Andromède n’a pas encore été détachée du rocher sur lequel elle a été exposée, et cependant Persée, son fiancé, son généreux défenseur, se livre au repos ! N’est-on pas tenté de lui dire : « Vous n’avez accompli que la moitié de votre tâche, en tuant le monstre. À quoi vous servent vos talonnières, si vous ne volez pas vers celle que vous avez sauvée ? Si terrible qu’on puisse le concevoir, un combat n’a pas dû épuiser la force d’un héros tel que vous ; le prix de la victoire n’est pas ici une couronne que vous deviez attendre de vos juges ; c’est votre fiancée ; elle peut croire que la gloire de la sauver et le péril vous ont tenté plus que sa beauté ne vous a séduit. » À l’artiste nous dirions : Voyez comme les peintres de Pompéi, comme plusieurs sculpteurs de bas-reliefs ont traité cette légende. Ont-ils voulu nous montrer l’instant qui suit la victoire de Persée ? le héros, plaçant le pied sur une saillie de rocher, tient dans sa main gauche un peu en arrière, la tête de Méduse, et de la main droite soutient Andromède déjà délivrée de ses fers pour l’aider à descendre[1] ? Veulent-ils, au contraire, nous montrer Persée au repos ? Ils placent auprès de lui Andromède. Le héros appuie sa main droite sur l’épaule de sa fiancée, et tous deux contemplent le monstre qui meurt sous leurs yeux[2]. Des fatigues de Persée nous n’apercevons aucune trace sur sa figure, ni sur son corps, ni dans son attitude ; point d’abattement, point de veines gonflées, point de visage baigné de sueur, point d’Éthiopiens apportant du lait pour réconforter le héros. Rien ne nous empêche de croire qu’il a vaincu le monstre sans effort, c’est bien le héros que nous voyons ailleurs planer avec aisance dans les airs, au-dessus du monstre, ou s’avancer avec sécurité au devant de lui jusque dans les flots, la harpé dans une main, la tête de Méduse dans l’autre. S’il a éprouvé les émotions de la lutte, nous sommes bien sûrs qu’elles n’ont pas persisté après la victoire ; tant il y a de grâce et de dignité dans tous ses mouvements !

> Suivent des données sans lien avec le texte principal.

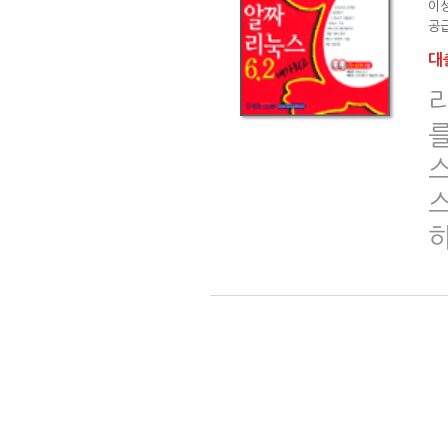
이
공급
대출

La comparaison avec les œuvres d’art qui nous restent n’est donc point favorable à notre tableau. Ne nous hâtons pas cependant de le juger avec sévérité. Aux yeux des anciens, il devait avoir un premier mérite, c’était de rappeler une pièce d’Euripide ; selon le poète grec, les pâtres de l’Éthiopie avaient apporté du lait et du vin au héros épuisé de fatigue[3] ; c’était

  1. Helbig Wandg, nos 1186, 1187, 1188, 1189.
  2. Ibid., 1190.
  3. Nauck, 135, fragm. trag.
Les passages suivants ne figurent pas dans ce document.